I find that turning tools require frequent sharpening. Because of this I hollow grind all the primary bevels and then freehand hone the micro-bevels. For the roughing gouge (left) I use the Oneway Wolverine Grinding Jig with the V arm attachment to hollow grind the bevel. For the skew chisel (center) and the parting tool (right) I use the Wolverine 3″ x 5″ platform jig attachment and freehand the hollow grind. Both the skew chisel and the parting tool use the same grinding angle.
Here are the same tools with a honed micro-bevel.

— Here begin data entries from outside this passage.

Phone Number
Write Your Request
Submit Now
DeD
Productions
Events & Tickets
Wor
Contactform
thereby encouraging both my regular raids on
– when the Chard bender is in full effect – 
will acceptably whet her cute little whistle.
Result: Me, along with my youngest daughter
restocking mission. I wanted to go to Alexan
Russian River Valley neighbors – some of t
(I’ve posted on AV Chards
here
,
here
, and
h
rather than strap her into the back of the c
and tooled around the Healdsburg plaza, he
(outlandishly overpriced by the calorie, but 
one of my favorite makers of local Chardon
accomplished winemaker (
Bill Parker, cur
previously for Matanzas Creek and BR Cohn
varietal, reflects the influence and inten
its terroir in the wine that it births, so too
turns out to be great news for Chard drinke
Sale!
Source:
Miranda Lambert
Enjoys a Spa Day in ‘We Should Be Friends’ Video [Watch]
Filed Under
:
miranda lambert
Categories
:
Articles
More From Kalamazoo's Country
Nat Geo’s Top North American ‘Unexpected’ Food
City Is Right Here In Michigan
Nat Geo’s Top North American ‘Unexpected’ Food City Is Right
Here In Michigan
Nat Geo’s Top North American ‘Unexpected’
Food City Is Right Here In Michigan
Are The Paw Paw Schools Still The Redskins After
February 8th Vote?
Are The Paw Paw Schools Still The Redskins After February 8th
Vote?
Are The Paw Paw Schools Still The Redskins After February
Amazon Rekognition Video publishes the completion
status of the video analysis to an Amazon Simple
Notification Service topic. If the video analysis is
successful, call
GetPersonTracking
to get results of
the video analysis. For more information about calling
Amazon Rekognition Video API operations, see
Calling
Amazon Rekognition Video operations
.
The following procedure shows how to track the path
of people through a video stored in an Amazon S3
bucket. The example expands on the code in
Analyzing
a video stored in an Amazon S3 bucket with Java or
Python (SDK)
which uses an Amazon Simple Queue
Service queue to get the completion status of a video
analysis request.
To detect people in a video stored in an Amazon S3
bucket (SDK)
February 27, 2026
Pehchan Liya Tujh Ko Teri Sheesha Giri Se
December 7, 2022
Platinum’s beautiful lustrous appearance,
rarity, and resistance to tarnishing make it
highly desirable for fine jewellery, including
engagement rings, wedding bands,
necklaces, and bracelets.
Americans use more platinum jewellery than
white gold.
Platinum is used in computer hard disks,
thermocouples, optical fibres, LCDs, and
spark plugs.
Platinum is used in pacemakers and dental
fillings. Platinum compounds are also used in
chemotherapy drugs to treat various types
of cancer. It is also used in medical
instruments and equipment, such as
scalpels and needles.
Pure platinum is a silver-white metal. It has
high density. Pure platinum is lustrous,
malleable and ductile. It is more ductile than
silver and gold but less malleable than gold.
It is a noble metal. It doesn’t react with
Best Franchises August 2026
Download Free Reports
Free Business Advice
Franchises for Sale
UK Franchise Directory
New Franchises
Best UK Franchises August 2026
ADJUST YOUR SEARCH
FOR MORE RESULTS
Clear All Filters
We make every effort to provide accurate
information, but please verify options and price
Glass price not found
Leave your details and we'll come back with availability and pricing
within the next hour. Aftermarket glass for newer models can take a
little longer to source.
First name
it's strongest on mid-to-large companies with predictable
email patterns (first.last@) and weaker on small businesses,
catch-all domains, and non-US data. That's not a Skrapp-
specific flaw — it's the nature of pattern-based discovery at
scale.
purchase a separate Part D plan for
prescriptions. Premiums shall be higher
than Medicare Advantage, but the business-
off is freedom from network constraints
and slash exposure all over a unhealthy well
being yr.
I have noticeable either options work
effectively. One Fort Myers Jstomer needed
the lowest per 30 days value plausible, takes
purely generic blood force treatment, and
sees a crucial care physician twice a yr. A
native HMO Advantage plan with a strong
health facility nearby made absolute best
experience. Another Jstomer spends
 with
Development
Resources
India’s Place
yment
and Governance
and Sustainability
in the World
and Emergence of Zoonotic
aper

And here is my sharpening set-up. On the left is a 600 grit diamond stone. I use this stone for shaping the micro-bevel. On the right is a steel plate with 3 micron diamond compound for honing the micro-bevel. Both stones are lubricated with a little camellia oil. The parting tool and the skew chisel are both honed on this pair of stones. For the roughing gouge I hone the bevel with a small diamond paddle, then remove the burr with a conical diamond hone (sandpaper on a dowel would also work).
There is one more tool that is critical to getting an accurately sized tenon. It would be virtually impossible to set a normal caliper to measure the tenon diameter to an accuracy of plus-or-minus 2 thousandths. Instead I use a wrench that has been fine tuned to measure exactly .625″ (5/8″). There are two ways to do this. In the photo below I have taken a 19/32″ wrench — these are fairly easy to find at flea markets — and filed it open to .625″. Another option is to use a 5/8″ wrench. The only problem with a 5/8″ wrench is that the opening is actually greater than 5/8″. Brian heats up the wrench and then hammers it closed until the opening is reduced to .625″. Always test the tenons created with your wrench and compare the diameter of the tenon with the diameter of the drill bit used for mortising to make sure that they match.
Light Bulb Kiln
In order to dry the rung blanks to a bone-dry state I use a small light bulb kiln. About a week before I want to turn the rungs I place them in the kiln. After that amount of time the rungs will be bone-dry, about 4% or so. After turning, the rungs are placed back in the kiln until they are needed for assembly. This kiln is a simple plywood box with insulation on the inside. It is heated to between 125°F and 140°F with a single 100 watt incandescent light bulb. I control the heat by keeping the door slightly open with a wedge. There are holes in the top that I can cover or uncover to further regulate the heat. These holes are also used to hold parts used in some of the advanced chairs that only require a single tenon end to be dried. This kiln measures approximately 18″ x 18″ x 30″ and can hold about 30 rungs.
I’ve lined the interior of the kiln with foil-faced bubble insulation. Half-inch foil-faced foam insulation will also work. There are three wooden racks for holding the rungs. Below the bottom rack and above the light bulb is a 11″ x 17″ piece of sheet metal on a metal rack which deflects the heat from the bulb and keeps it from burning the rung blanks. I monitor the temperature with an oven thermometer. I use a single 100 watt incandescent bulb. Given that these bulbs are hard to come by you might need to use two or three lower wattage bulbs. Be sure that the light sockets you use are rated for the wattage of the bulb. This is a porcelain socket which can easily handle a 100 watt bulb. The scraps of wood at the bottom of the kiln will be used for making pins for the slats.